Contoh kasus penanganan pedagang
kaki lima di jakarta (PKL tanah abang).
3 Persepsi Masyarakat
terhadap PKL (Input)
Responden yang diperoleh dari
wawancara menyatakan pendapat yang berbeda-beda. Diantaranya, ada
masyarakat yang beranggapan bahwa keberadaan PKL di perkotaan
bisa kita katakan tidak teratur, umunya mereka tidak tertib dan jorok karena
mereka berjualan di trotoar jalan, di
taman-taman kota, di jembatan penyebrangan, bahkan dibadan jalan, sehingga
menjadi/ penyebab kemacetan lalu lintas atau pun merusak keindahan kota.
4 Kebijakan Pemerintah Dalam
Menangani Masalah PKL (Output)
Fenomena PKL dan masalah – masalah
yang ditimbulkan PKL seperti yang telah diuraikan di atas, dianggap menyulitkan
dan menghambat pemerintah untuk mewujudkan sebuah kota yang bersih dan tertib
salah satunya, walaupun pemerintah telah membuat kebijakan Pemerintah Daerah
untuk melarang keberadaan PKL, faktanya jumlah PKL malah semakin banyak. Dan
tentu kebijakan Pemerintah Daerah tersebut memenuhi banyak kontra dari para PKL
karena kebijakan pemerintah itu dianggap tidak tepat, tidak adil dan merugikan
para PKL. Kemudian yang menambah daftar panjang permasalahan PKL ini
adalah pendekatan yang dilakukan pemerintah dalam praktiknya banyak menggunakan
kekerasan. Pendekatan kekerasan yang akan dilakukan pemerintah justru akan
menjadi boomerang bagi pemerintah itu sendiri, sehingga akan timbul
ketidakstabilan, anarkisme, dan ketidaktentraman yang dampaknya justru akan
menurunkan citra pemerintah sebagai pembuat kebijakan. Yang paling menarik
menurut kami dari adanya permasalahan PKL ini adalah karena PKL menjadi sebuah
dilema tersendiri bagi pemerintah.
Di satu sisi PKL sering
mengganggu tata ruang kota, disisi lain PKL menjalankan peran sebagai Shadow Economiy. Kita juga harus melihat bahwa PKL memiliki beberapa
segi positif, salah satunya adalah memberikan kemudahan mendapatkan barang
dengan harga terjangkau. Apabila Indonesia ingin bebas dari PKL maka pemerintah
harus memberikan lapangan pekerjaan yang layak dan lebih baik kepada para PKL
tersebut, dan juga memberikan alternatif tempat membeli barang dengan harga
yang murah khususnya pada warga golongan menengah bawah. Apabila masyarakat
dipaksakan untuk membeli barang yang harganya lebih tinggi daripada membeli di
PKL maka daya beli masyarakat akan berkurang dan akan merembet pada bidang lain
terutama kesehatan dan pendidikan.
Apabila kita berbicara
mengenai kebijakan – kebijakan yang dibuat pemerintah pasti mempunyai alas hak
(aturan hukum) atau didasarkan pada asas legalitas, yaitu bahwa pemerintah tunduk
pada undang-undang.
Kebijakan
publik mempunyai arti serangkaian tindakan yang ditetapkan dan dilaksanakan
atau tidak dilaksanakan oleh pemerintah yang mempunyai tujuan atau berorientasi
pada tujuan tertentu demi kepentingan seluruh masyarakat.

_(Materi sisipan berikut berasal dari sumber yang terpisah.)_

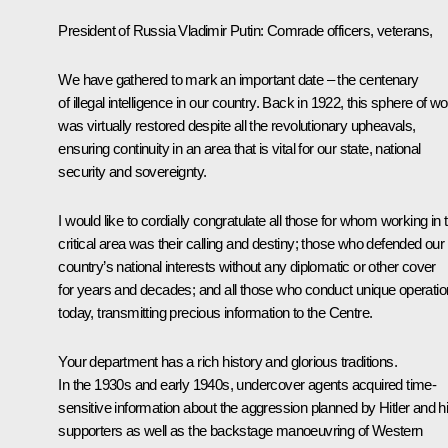
President of Russia Vladimir Putin
: Comrade officers, veterans,
We have gathered to mark an important date – the centenary
of illegal intelligence in our country. Back in 1922, this sphere of w
was virtually restored despite all the revolutionary upheavals,
ensuring continuity in an area that is vital for our state, national
security and sovereignty.
I would like to cordially congratulate all those for whom working in t
critical area was their calling and destiny; those who defended our
country’s national interests without any diplomatic or other cover
for years and decades; and all those who conduct unique operati
today, transmitting precious information to the Centre.
Your department has a rich history and glorious traditions.
In the 1930s and early 1940s, undercover agents acquired time-
sensitive information about the aggression planned by Hitler and h
supporters as well as the backstage manoeuvring of Western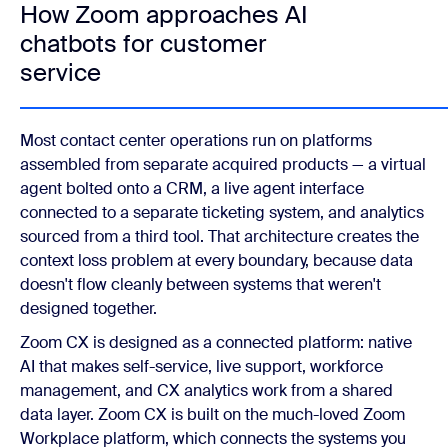
How Zoom approaches AI
chatbots for customer
service
Most contact center operations run on platforms
assembled from separate acquired products — a virtual
agent bolted onto a CRM, a live agent interface
connected to a separate ticketing system, and analytics
sourced from a third tool. That architecture creates the
context loss problem at every boundary, because data
doesn't flow cleanly between systems that weren't
designed together.
Zoom CX is designed as a connected platform: native
AI that makes self-service, live support, workforce
management, and CX analytics work from a shared
data layer. Zoom CX is built on the much-loved Zoom
Workplace platform, which connects the systems you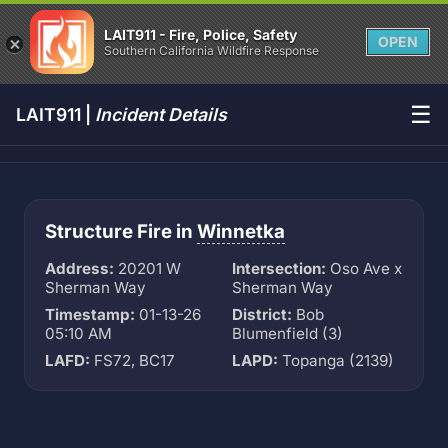
LAIT911 - Fire, Police, Safety
OPEN
Southern California Wildfire Response
☰
LAIT911 |
Incident Details
Structure Fire in
Winnetka
Address:
20201 W
Intersection:
Oso Ave x
Sherman Way
Sherman Way
Timestamp:
01-13-26
District:
Bob
05:10 AM
Blumenfield (3)
LAFD:
FS72, BC17
LAPD:
Topanga (2139)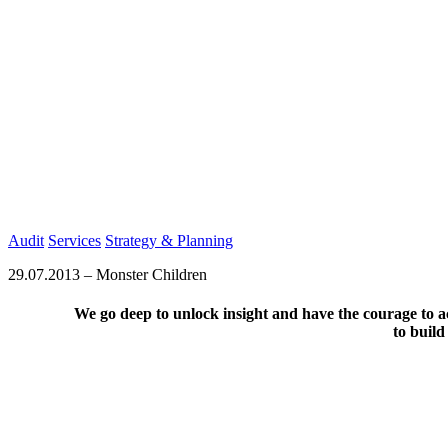
Audit
Services
Strategy & Planning
29.07.2013
–
Monster Children
We go deep to unlock insight and have the courage to ac
to build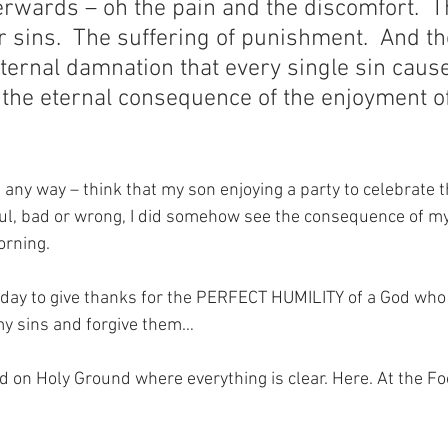
terwards – oh the pain and the discomfort.  T
 sins.  The suffering of punishment.  And th
eternal damnation that every single sin caus
s the eternal consequence of the enjoyment of
n any way – think that my son enjoying a party to celebrate t
ful, bad or wrong, I did somehow see the consequence of my 
orning.
oday to give thanks for the PERFECT HUMILITY of a God who i
my sins and forgive them…
nd on Holy Ground where everything is clear. Here. At the Fo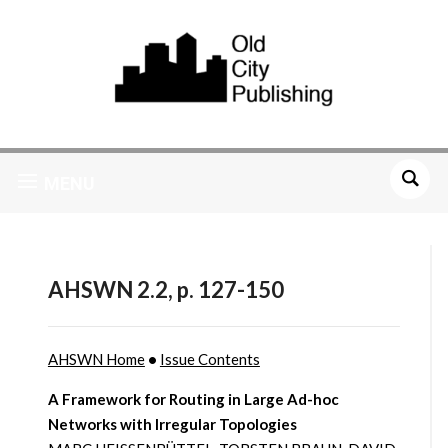
MENU
AHSWN 2.2, p. 127-150
AHSWN Home
•
Issue Contents
A Framework for Routing in Large Ad-hoc
Networks with Irregular Topologies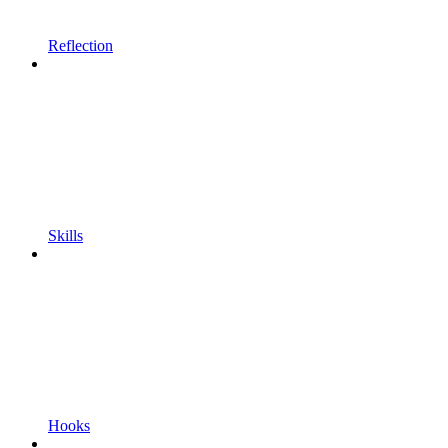
Reflection
Skills
Hooks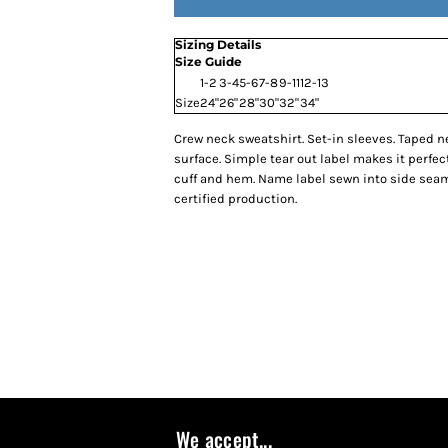
Sizing Details
Size Guide
1-2
3-4
5-6
7-8
9-11
12-13
Size
24"
26"
28"
30"
32"
34"
Crew neck sweatshirt. Set-in sleeves. Taped nec
surface. Simple tear out label makes it perfect
cuff and hem. Name label sewn into side sea
certified production.
We accept...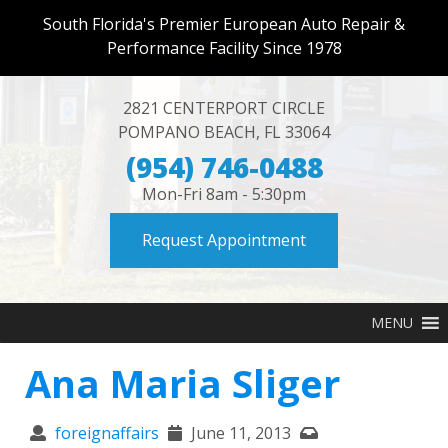
South Florida's Premier European Auto Repair &
Performance Facility Since 1978
2821 CENTERPORT CIRCLE
POMPANO BEACH
,
FL
33064
(954) 746-0488
Mon-Fri 8am - 5:30pm
Request Appointment
MENU
Ana Maria Sliger
foreignaffairs
June 11, 2013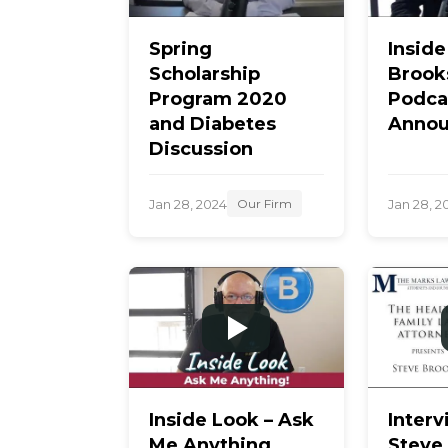
Spring
Insid
Scholarship
Brook
Program 2020
Podca
and Diabetes
Annou
Discussion
Jan 28, 2024
Jan 28, 2
Our Firm
Inside Look – Ask
Interv
Me Anything
Steve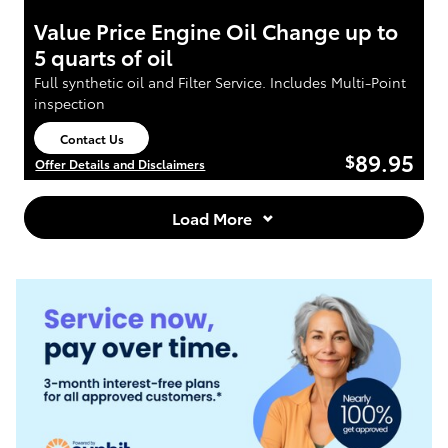
Value Price Engine Oil Change up to
5 quarts of oil
Full synthetic oil and Filter Service. Includes Multi-Point
inspection
Contact Us
open in same tab
89.95
$
Offer Details and Disclaimers
Open Details Modal
Load More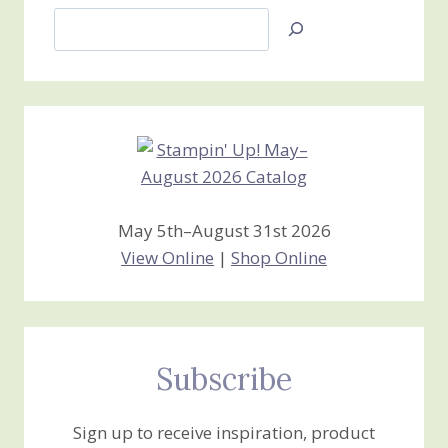
Search
Jan’s
Stamping
Creations
May 5th–August 31st 2026
View Online
|
Shop Online
Subscribe
Sign up to receive inspiration, product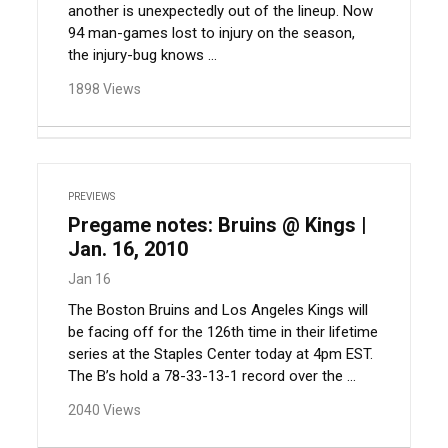
another is unexpectedly out of the lineup. Now
94 man-games lost to injury on the season,
the injury-bug knows ...
1898 Views
PREVIEWS
Pregame notes: Bruins @ Kings |
Jan. 16, 2010
Jan 16
The Boston Bruins and Los Angeles Kings will
be facing off for the 126th time in their lifetime
series at the Staples Center today at 4pm EST.
The B’s hold a 78-33-13-1 record over the ...
2040 Views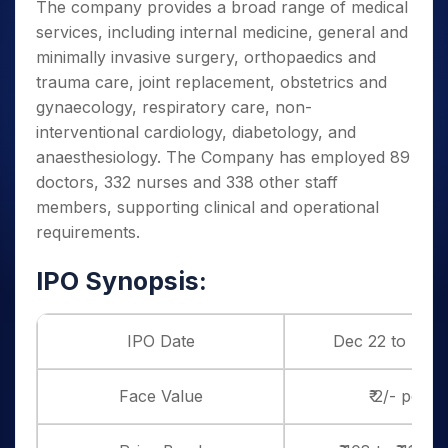
The company provides a broad range of medical
services, including internal medicine, general and
minimally invasive surgery, orthopaedics and
trauma care, joint replacement, obstetrics and
gynaecology, respiratory care, non-
interventional cardiology, diabetology, and
anaesthesiology. The Company has employed 89
doctors, 332 nurses and 338 other staff
members, supporting clinical and operational
requirements.
IPO Synopsis:
IPO Date
Dec 22 to Dec 
Face Value
₹ 2/- per s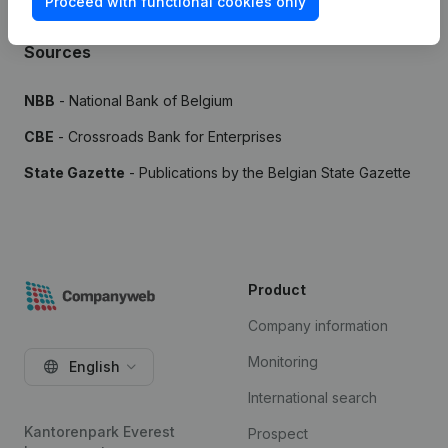
Proceed with functional cookies only
Sources
NBB
- National Bank of Belgium
CBE
- Crossroads Bank for Enterprises
State Gazette
- Publications by the Belgian State Gazette
Product
Company information
Monitoring
English
International search
Kantorenpark Everest
Prospect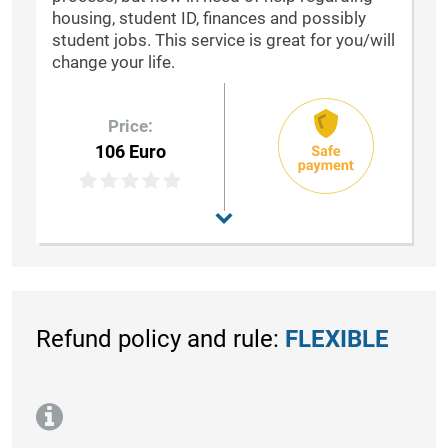
housing, student ID, finances and possibly
student jobs. This service is great for you/will
change your life.
Price:
106 Euro
Refund policy and rule:
FLEXIBLE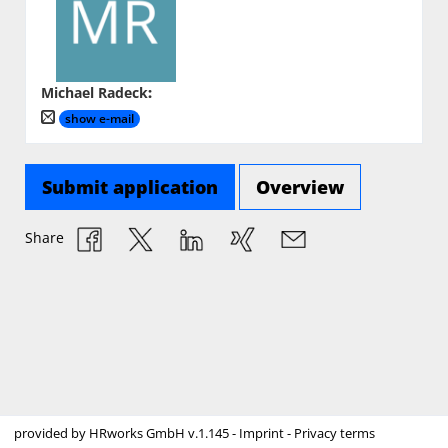
Michael Radeck
:
show e-mail
Submit application
Overview
Share
provided by
HRworks GmbH
v.1.145 -
Imprint
-
Privacy terms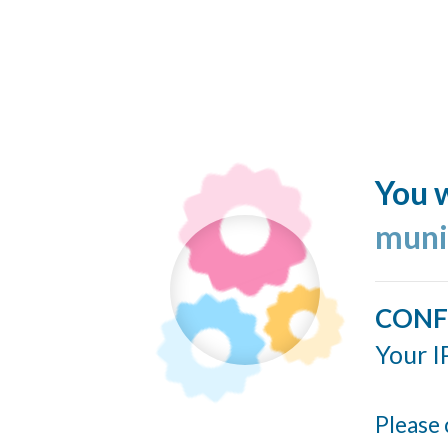
You w
muni
CONF
Your I
Please 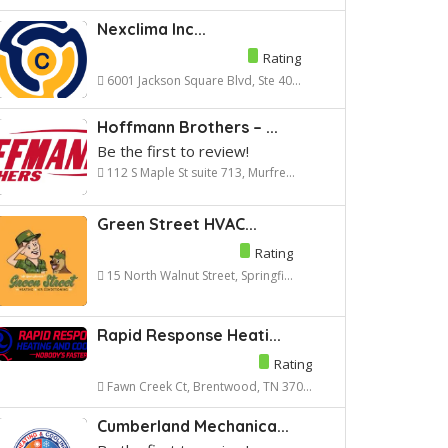
Nexclima Inc...
Rating
6001 Jackson Square Blvd, Ste 40...
Hoffmann Brothers – ...
Be the first to review!
112 S Maple St suite 713, Murfre...
Green Street HVAC...
Rating
15 North Walnut Street, Springfi...
Rapid Response Heati...
Rating
Fawn Creek Ct, Brentwood, TN 370...
Cumberland Mechanica...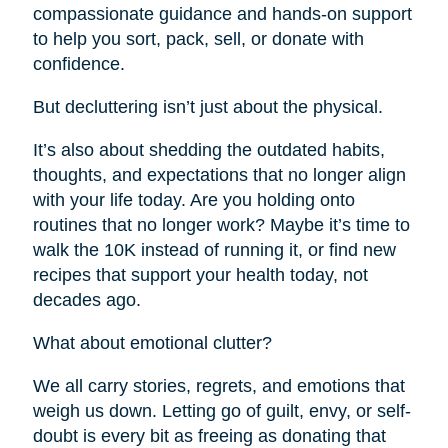
compassionate guidance and hands-on support
to help you sort, pack, sell, or donate with
confidence.
But decluttering isn’t just about the physical.
It’s also about shedding the outdated habits,
thoughts, and expectations that no longer align
with your life today. Are you holding onto
routines that no longer work? Maybe it’s time to
walk the 10K instead of running it, or find new
recipes that support your health today, not
decades ago.
What about emotional clutter?
We all carry stories, regrets, and emotions that
weigh us down. Letting go of guilt, envy, or self-
doubt is every bit as freeing as donating that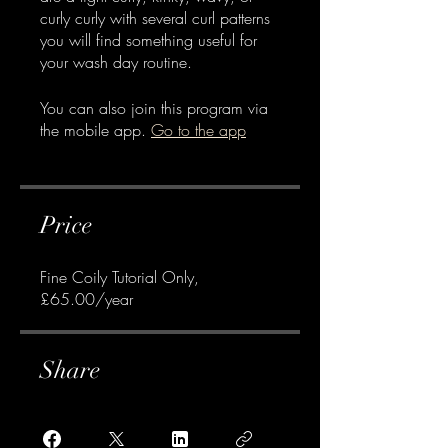
curly curly with several curl patterns
you will find something useful for
your wash day routine.
You can also join this program via
the mobile app.
Go to the app
Price
Fine Coily Tutorial Only,
£65.00/year
Share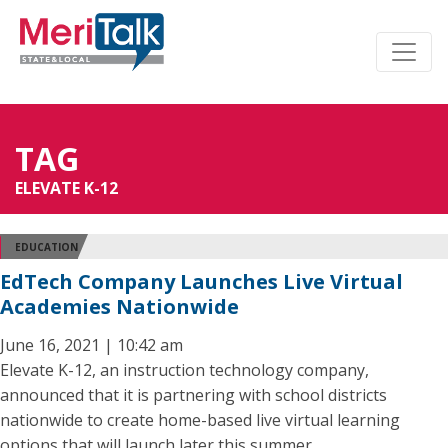
TAG
ELEVATE K-12
EDUCATION
EdTech Company Launches Live Virtual
Academies Nationwide
June 16, 2021 | 10:42 am
Elevate K-12, an instruction technology company,
announced that it is partnering with school districts
nationwide to create home-based live virtual learning
options that will launch later this summer.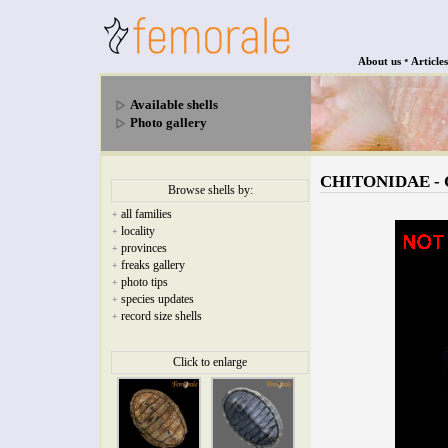
•
About us
Articles
Available shells
Photo gallery
CHITONIDAE - Ch
Browse shells by:
all families
+
locality
+
provinces
+
freaks gallery
+
photo tips
+
species updates
+
record size shells
+
Click to enlarge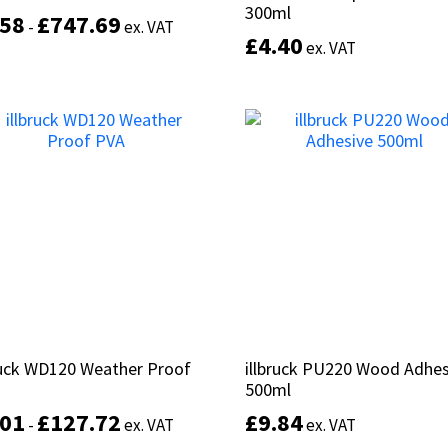
300ml
300ml
.58
.58
£
£
747.69
747.69
-
-
ex. VAT
ex. VAT
£
£
4.40
4.40
ex. VAT
ex. VAT
This
product
Select options
has
Add to basket
multiple
variants.
The
options
may
be
chosen
on
the
product
page
ruck WD120 Weather Proof
ruck WD120 Weather Proof
illbruck PU220 Wood Adhes
illbruck PU220 Wood Adhes
500ml
500ml
.01
.01
£
£
127.72
127.72
£
£
9.84
9.84
-
-
ex. VAT
ex. VAT
ex. VAT
ex. VAT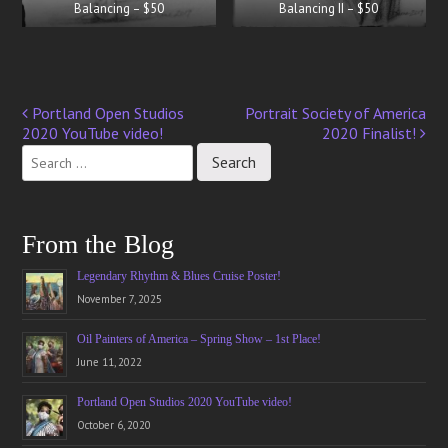
Balancing – $50
Balancing II – $50
Portland Open Studios
Portrait Society of America
Post
2020 YouTube video!
2020 Finalist!
navigation
From the Blog
Legendary Rhythm & Blues Cruise Poster!
November 7, 2025
Oil Painters of America – Spring Show – 1st Place!
June 11, 2022
Portland Open Studios 2020 YouTube video!
October 6, 2020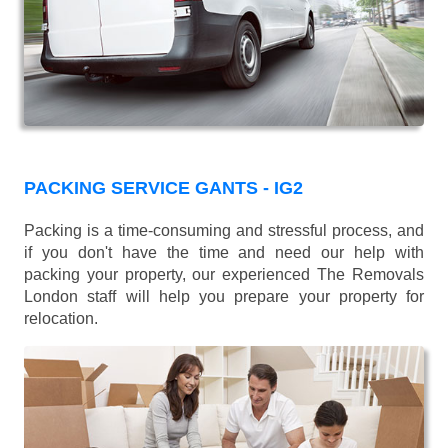
PACKING SERVICE GANTS - IG2
Packing is a time-consuming and stressful process, and
if you don't have the time and need our help with
packing your property, our experienced The Removals
London staff will help you prepare your property for
relocation.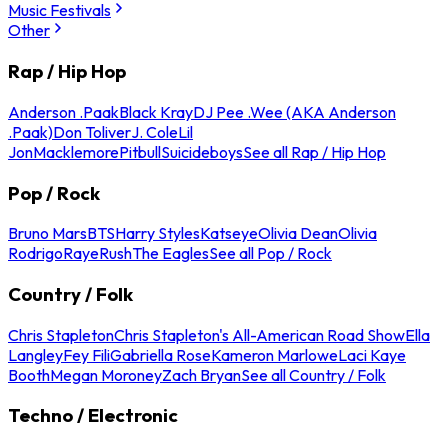
Music Festivals
Other
Rap / Hip Hop
Anderson .Paak
Black Kray
DJ Pee .Wee (AKA Anderson
.Paak)
Don Toliver
J. Cole
Lil
Jon
Macklemore
Pitbull
Suicideboys
See all Rap / Hip Hop
Pop / Rock
Bruno Mars
BTS
Harry Styles
Katseye
Olivia Dean
Olivia
Rodrigo
Raye
Rush
The Eagles
See all Pop / Rock
Country / Folk
Chris Stapleton
Chris Stapleton's All-American Road Show
Ella
Langley
Fey Fili
Gabriella Rose
Kameron Marlowe
Laci Kaye
Booth
Megan Moroney
Zach Bryan
See all Country / Folk
Techno / Electronic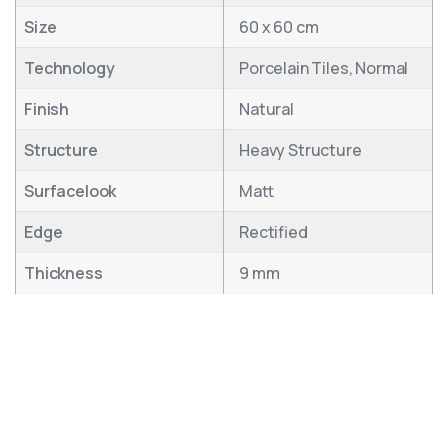
Size
60 x 60 cm
Technology
Porcelain Tiles, Normal
Finish
Natural
Structure
Heavy Structure
Surfacelook
Matt
Edge
Rectified
Thickness
9 mm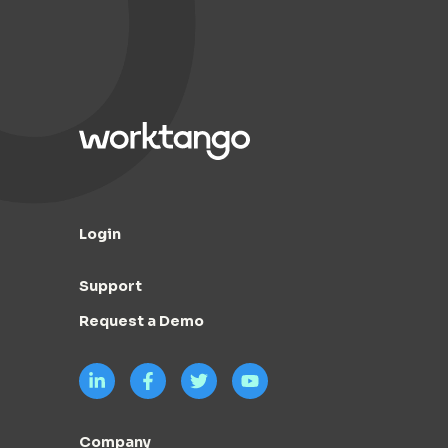
Login
Support
Request a Demo
Company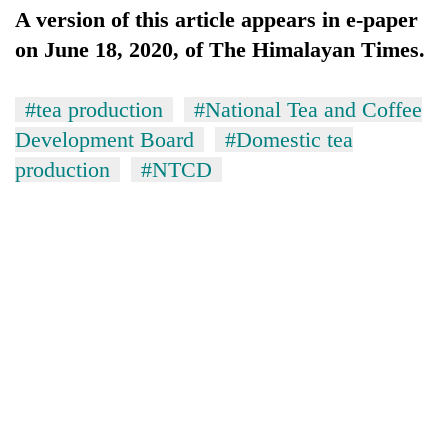
A version of this article appears in e-paper
on June 18, 2020, of The Himalayan Times.
#tea production
#National Tea and Coffee
Development Board
#Domestic tea
production
#NTCD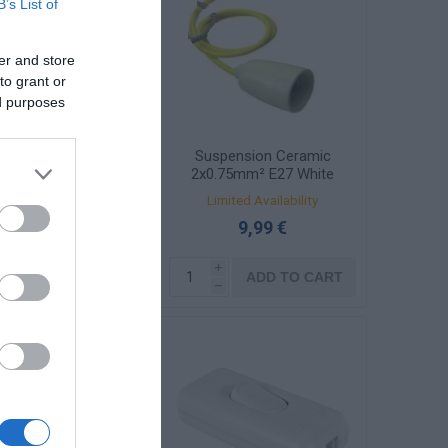
B’s List of
er and store
to grant or
ed purposes
σίδα Πολυφώτου
Suspension Ceramic
Νικέλ Ρόμβος
2x0.75mm² E27 White
DS-C-01-W
Available
Limited Availability
1,77 €
9,99 €
i
i
ADD TO CART
ADD TO CART
h
h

Berbicara mengenai kebijakan
pemerintah berarti di sini adalah segala hal yang diputuskan pemerintah.
Definisi ini menunjukkan bagaimana pemerintah memiliki otoritas untuk membuat
kebijakan yang bersifat mengikat. Dalam proses pembuatan kebijakan terdapat dua
model pembuatan, yang bersifat top-down dan bottom-up.
Idealnya proses pembuatan kebijakan hasil dari dialog antara masyarakat dengan
pemerintah, sehingga kebijakan tidak bersifat satu arah.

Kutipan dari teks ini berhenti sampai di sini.